▶ **YOUR OBJECTIVE**
Which lines in the records below include the word "Rate"? Report each of them in full.

▶ **TASK INPUTS**
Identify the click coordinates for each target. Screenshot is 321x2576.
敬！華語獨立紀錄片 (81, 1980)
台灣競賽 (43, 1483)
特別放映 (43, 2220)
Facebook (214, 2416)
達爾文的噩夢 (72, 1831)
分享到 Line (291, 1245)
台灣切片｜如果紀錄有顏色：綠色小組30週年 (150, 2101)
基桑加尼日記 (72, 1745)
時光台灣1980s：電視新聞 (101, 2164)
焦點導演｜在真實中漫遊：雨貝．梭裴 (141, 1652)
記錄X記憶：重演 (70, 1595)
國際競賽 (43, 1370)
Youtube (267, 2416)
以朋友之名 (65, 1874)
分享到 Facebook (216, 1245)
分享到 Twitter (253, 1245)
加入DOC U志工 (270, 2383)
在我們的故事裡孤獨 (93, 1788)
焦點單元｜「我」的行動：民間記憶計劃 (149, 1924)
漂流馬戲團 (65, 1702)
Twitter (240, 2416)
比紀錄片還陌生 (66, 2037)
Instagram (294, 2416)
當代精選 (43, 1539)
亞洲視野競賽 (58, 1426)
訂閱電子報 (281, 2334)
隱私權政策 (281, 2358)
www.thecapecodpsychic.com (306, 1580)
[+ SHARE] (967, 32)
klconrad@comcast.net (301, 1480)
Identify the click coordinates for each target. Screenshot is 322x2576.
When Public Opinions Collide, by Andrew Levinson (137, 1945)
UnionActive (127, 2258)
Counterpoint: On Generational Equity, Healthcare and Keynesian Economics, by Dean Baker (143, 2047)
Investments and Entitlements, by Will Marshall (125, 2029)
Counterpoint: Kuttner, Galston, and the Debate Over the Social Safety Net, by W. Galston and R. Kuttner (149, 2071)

---

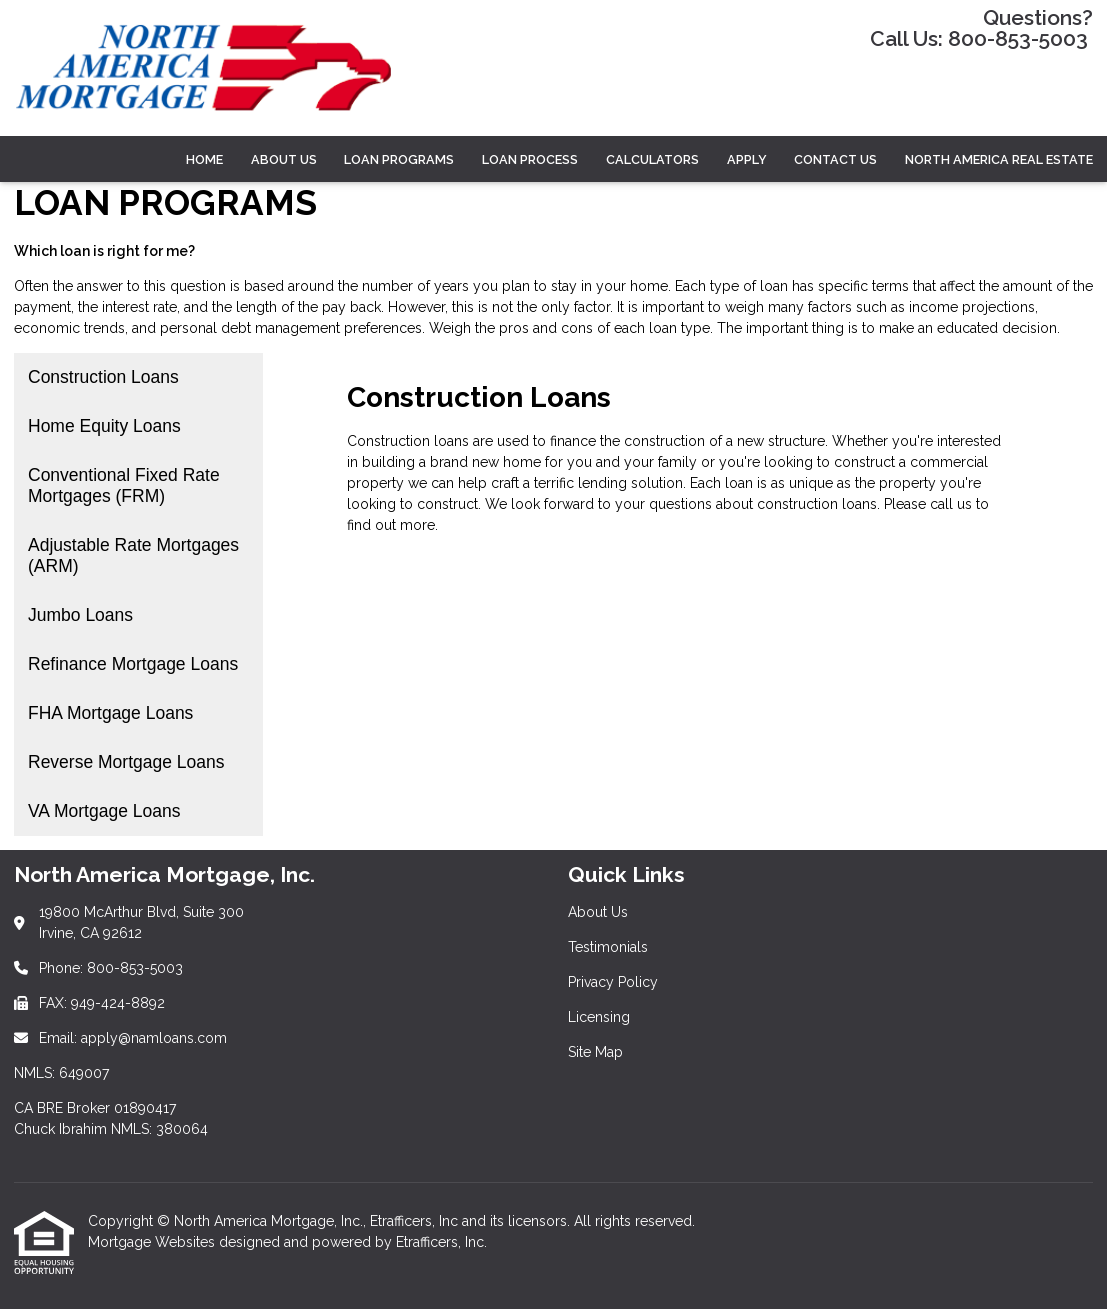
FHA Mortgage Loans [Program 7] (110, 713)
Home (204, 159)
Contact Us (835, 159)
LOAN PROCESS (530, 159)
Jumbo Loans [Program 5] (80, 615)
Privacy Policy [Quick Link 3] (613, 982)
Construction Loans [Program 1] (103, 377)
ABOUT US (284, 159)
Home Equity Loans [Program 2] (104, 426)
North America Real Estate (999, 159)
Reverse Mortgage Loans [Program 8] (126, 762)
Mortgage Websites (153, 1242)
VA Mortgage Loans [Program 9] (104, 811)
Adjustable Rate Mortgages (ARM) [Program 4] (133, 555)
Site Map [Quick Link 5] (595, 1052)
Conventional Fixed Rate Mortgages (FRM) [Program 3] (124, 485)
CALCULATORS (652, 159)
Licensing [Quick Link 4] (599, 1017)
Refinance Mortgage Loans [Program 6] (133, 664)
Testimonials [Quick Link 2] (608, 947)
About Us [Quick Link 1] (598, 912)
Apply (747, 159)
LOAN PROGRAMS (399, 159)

▶ **YOUR SOLUTION**
Adjustable Rate Mortgages (ARM) [Program 4] (133, 555)
Conventional Fixed Rate Mortgages (FRM) [Program 3] (124, 485)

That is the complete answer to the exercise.